(The task):
Leaving out any pictures, transcribe every record exactly.

**** Records to process ****

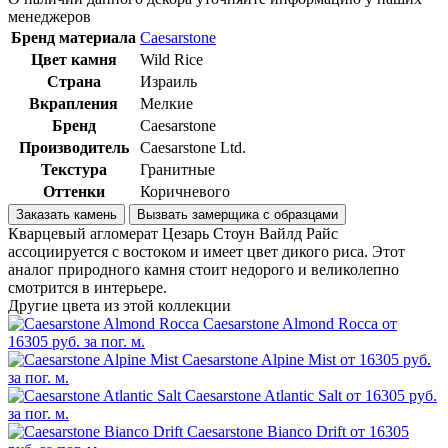
менеджеров
Бренд материала
Caesarstone
Цвет камня
Wild Rice
Страна
Израиль
Вкрапления
Мелкие
Бренд
Caesarstone
Производитель
Caesarstone Ltd.
Текстура
Гранитные
Оттенки
Коричневого
Заказать камень
Вызвать замерщика с образцами
Кварцевый агломерат Цезарь Стоун Вайлд Райс
ассоциируется с востоком и имеет цвет дикого риса. Этот
аналог природного камня стоит недорого и великолепно
смотрится в интерьере.
Другие цвета из этой коллекции
Caesarstone Almond Rocca
от
16305 руб. за пог. м.
Caesarstone Alpine Mist
от 16305 руб.
за пог. м.
Caesarstone Atlantic Salt
от 16305 руб.
за пог. м.
Caesarstone Bianco Drift
от 16305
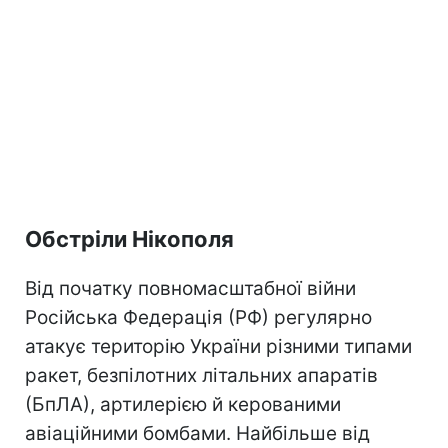
Обстріли Нікополя
Від початку повномасштабної війни
Російська Федерація (РФ) регулярно
атакує територію України різними типами
ракет, безпілотних літальних апаратів
(БпЛА), артилерією й керованими
авіаційними бомбами. Найбільше від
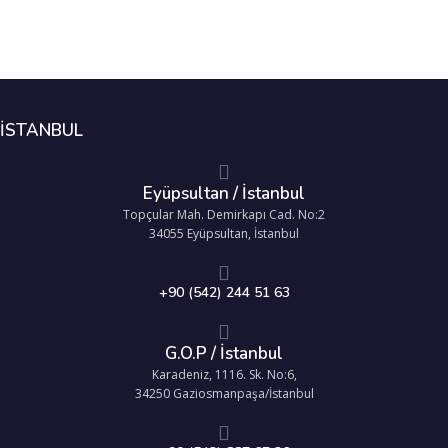
İSTANBUL
Eyüpsultan / İstanbul
Topçular Mah. Demirkapı Cad. No:2
34055 Eyüpsultan, İstanbul
+90 (542) 244 51 63
G.O.P / İstanbul
Karadeniz, 1116. Sk. No:6,
34250 Gaziosmanpaşa/İstanbul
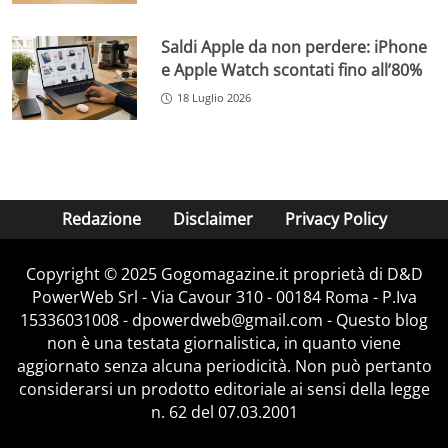
Saldi Apple da non perdere: iPhone
e Apple Watch scontati fino all’80%
18 Luglio 2026
Redazione
Disclaimer
Privacy Policy
Copyright © 2025 Gogomagazine.it proprietà di D&D
PowerWeb Srl - Via Cavour 310 - 00184 Roma - P.Iva
15336031008 - dpowerdweb@gmail.com - Questo blog
non è una testata giornalistica, in quanto viene
aggiornato senza alcuna periodicità. Non può pertanto
considerarsi un prodotto editoriale ai sensi della legge
n. 62 del 07.03.2001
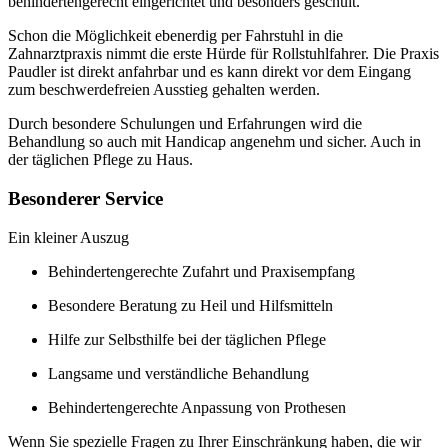
behindertengerecht eingerichtet und besonders geschult.
Schon die Möglichkeit ebenerdig per Fahrstuhl in die
Zahnarztpraxis nimmt die erste Hürde für Rollstuhlfahrer. Die Praxis
Paudler ist direkt anfahrbar und es kann direkt vor dem Eingang
zum beschwerdefreien Ausstieg gehalten werden.
Durch besondere Schulungen und Erfahrungen wird die
Behandlung so auch mit Handicap angenehm und sicher. Auch in
der täglichen Pflege zu Haus.
Besonderer Service
Ein kleiner Auszug
Behindertengerechte Zufahrt und Praxisempfang
Besondere Beratung zu Heil und Hilfsmitteln
Hilfe zur Selbsthilfe bei der täglichen Pflege
Langsame und verständliche Behandlung
Behindertengerechte Anpassung von Prothesen
Wenn Sie spezielle Fragen zu Ihrer Einschränkung haben, die wir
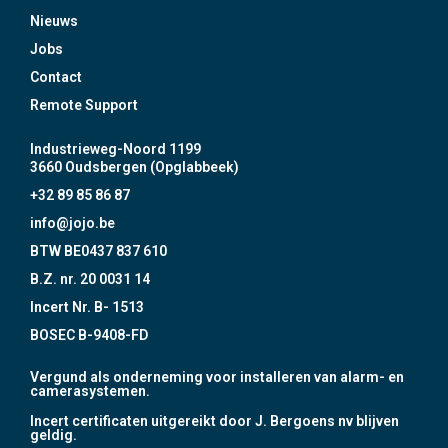
Nieuws
Jobs
Contact
Remote Support
Industrieweg-Noord 1199
3660 Oudsbergen (Opglabbeek)
+32 89 85 86 87
info@jojo.be
BTW BE0437 837 610
B.Z. nr. 20 0031 14
Incert Nr. B- 1513
BOSEC B-9408-FD
Vergund als onderneming voor installeren van alarm- en
camerasystemen.
Incert certificaten uitgereikt door J. Bergoens nv blijven
geldig.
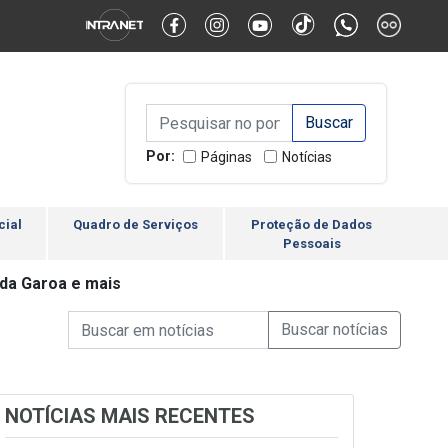
Alternar Alto Contraste
Alternar Tamanho da Fonte
Campo de Busca de inform
Campo de Busca de informações
Enviar a Busca
Por:
Páginas
Notícias
cial
Quadro de Serviços
Proteção de Dados
Pessoais
da Garoa e mais
Campo de Busca de informações
Enviar a Busca de Notícia
Campo de Busca de Notícias
NOTÍCIAS MAIS RECENTES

****

(Answer below):
менеджеров
Бренд материала
Caesarstone
Цвет камня
Wild Rice
Страна
Израиль
Вкрапления
Мелкие
Бренд
Caesarstone
Производитель
Caesarstone Ltd.
Текстура
Гранитные
Оттенки
Коричневого
Заказать камень
Вызвать замерщика с образцами
Кварцевый агломерат Цезарь Стоун Вайлд Райс
ассоциируется с востоком и имеет цвет дикого риса. Этот
аналог природного камня стоит недорого и великолепно
смотрится в интерьере.
Другие цвета из этой коллекции
Caesarstone Almond Rocca
от
16305 руб. за пог. м.
Caesarstone Alpine Mist
от 16305 руб.
за пог. м.
Caesarstone Atlantic Salt
от 16305 руб.
за пог. м.
Caesarstone Bianco Drift
от 16305
Обстріли Нікополя
Від початку повномасштабної війни
Російська Федерація (РФ) регулярно
атакує територію України різними типами
ракет, безпілотних літальних апаратів
(БпЛА), артилерією й керованими
авіаційними бомбами. Найбільше від
İSTANBUL
Eyüpsultan / İstanbul
Topçular Mah. Demirkapı Cad. No:2
34055 Eyüpsultan, İstanbul
+90 (542) 244 51 63
G.O.P / İstanbul
Karadeniz, 1116. Sk. No:6,
34250 Gaziosmanpaşa/İstanbul
Saldi Apple da non perdere: iPhone
e Apple Watch scontati fino all’80%
18 Luglio 2026
Redazione
Disclaimer
Privacy Policy
Copyright © 2025 Gogomagazine.it proprietà di D&D
PowerWeb Srl - Via Cavour 310 - 00184 Roma - P.Iva
15336031008 - dpowerdweb@gmail.com - Questo blog
non è una testata giornalistica, in quanto viene
aggiornato senza alcuna periodicità. Non può pertanto
considerarsi un prodotto editoriale ai sensi della legge
n. 62 del 07.03.2001
behindertengerecht eingerichtet und besonders geschult.
Schon die Möglichkeit ebenerdig per Fahrstuhl in die
Zahnarztpraxis nimmt die erste Hürde für Rollstuhlfahrer. Die Praxis
Paudler ist direkt anfahrbar und es kann direkt vor dem Eingang
zum beschwerdefreien Ausstieg gehalten werden.
Durch besondere Schulungen und Erfahrungen wird die
Behandlung so auch mit Handicap angenehm und sicher. Auch in
der täglichen Pflege zu Haus.
Besonderer Service
Ein kleiner Auszug
Behindertengerechte Zufahrt und Praxisempfang
Besondere Beratung zu Heil und Hilfsmitteln
Hilfe zur Selbsthilfe bei der täglichen Pflege
Langsame und verständliche Behandlung
Behindertengerechte Anpassung von Prothesen
Wenn Sie spezielle Fragen zu Ihrer Einschränkung haben, die wir
Nieuws
Jobs
Contact
Remote Support
Industrieweg-Noord 1199
3660 Oudsbergen (Opglabbeek)
+32 89 85 86 87
info@jojo.be
BTW BE0437 837 610
B.Z. nr. 20 0031 14
Incert Nr. B- 1513
BOSEC B-9408-FD
Vergund als onderneming voor installeren van alarm- en
camerasystemen.
Incert certificaten uitgereikt door J. Bergoens nv blijven
geldig.
Alternar Alto Contraste
Alternar Tamanho da Fonte
Campo de Busca de inform
Campo de Busca de informações
Enviar a Busca
Por:
Páginas
Notícias
cial
Quadro de Serviços
Proteção de Dados
Pessoais
da Garoa e mais
Campo de Busca de informações
Enviar a Busca de Notícia
Campo de Busca de Notícias
NOTÍCIAS MAIS RECENTES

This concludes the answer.